Return only the lines from the top of the data down to the one that holds "desde 2017.", both included, without any pictures.

______

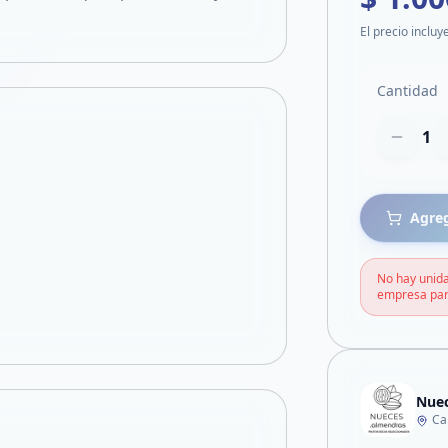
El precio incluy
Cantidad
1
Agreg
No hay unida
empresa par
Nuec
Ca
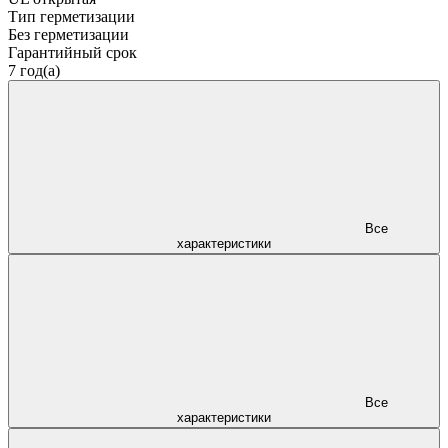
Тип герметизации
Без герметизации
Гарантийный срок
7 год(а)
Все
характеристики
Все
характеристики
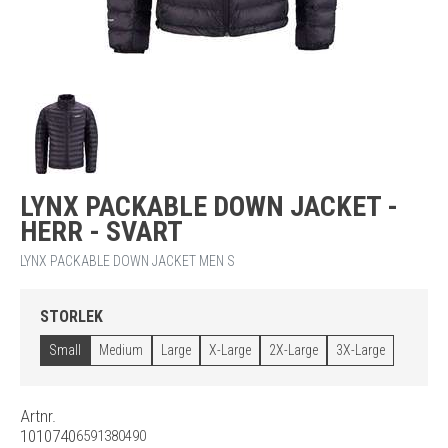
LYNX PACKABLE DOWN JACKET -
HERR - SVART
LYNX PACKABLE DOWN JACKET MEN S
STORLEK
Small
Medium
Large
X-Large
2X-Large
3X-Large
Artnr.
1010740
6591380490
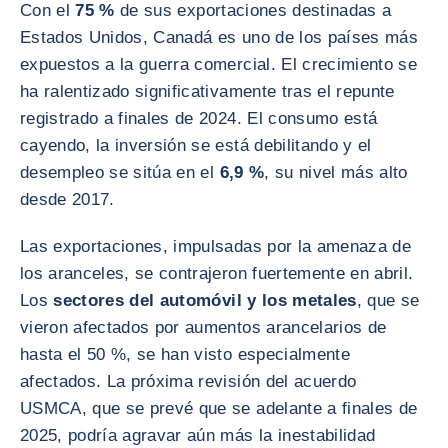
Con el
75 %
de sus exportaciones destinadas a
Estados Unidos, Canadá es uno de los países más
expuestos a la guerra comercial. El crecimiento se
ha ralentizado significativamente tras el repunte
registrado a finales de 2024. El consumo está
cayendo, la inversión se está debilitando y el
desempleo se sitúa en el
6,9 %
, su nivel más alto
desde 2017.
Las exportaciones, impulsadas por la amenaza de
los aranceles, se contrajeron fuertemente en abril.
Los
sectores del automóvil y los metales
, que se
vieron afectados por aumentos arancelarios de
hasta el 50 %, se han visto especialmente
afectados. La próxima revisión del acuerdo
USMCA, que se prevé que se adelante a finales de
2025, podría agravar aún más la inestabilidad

______

Exercise response.
El precio incluy
Cantidad
1
Agreg
No hay unida
empresa par
Nuec
Ca
Тип герметизации
Без герметизации
Гарантийный срок
7 год(а)
Все
характеристики
Все
характеристики
LYNX PACKABLE DOWN JACKET -
HERR - SVART
LYNX PACKABLE DOWN JACKET MEN S
STORLEK
Small
Medium
Large
X-Large
2X-Large
3X-Large
Artnr.
1010740
6591380490
Con el
75 %
de sus exportaciones destinadas a
Estados Unidos, Canadá es uno de los países más
expuestos a la guerra comercial. El crecimiento se
ha ralentizado significativamente tras el repunte
registrado a finales de 2024. El consumo está
cayendo, la inversión se está debilitando y el
desempleo se sitúa en el
6,9 %
, su nivel más alto
desde 2017.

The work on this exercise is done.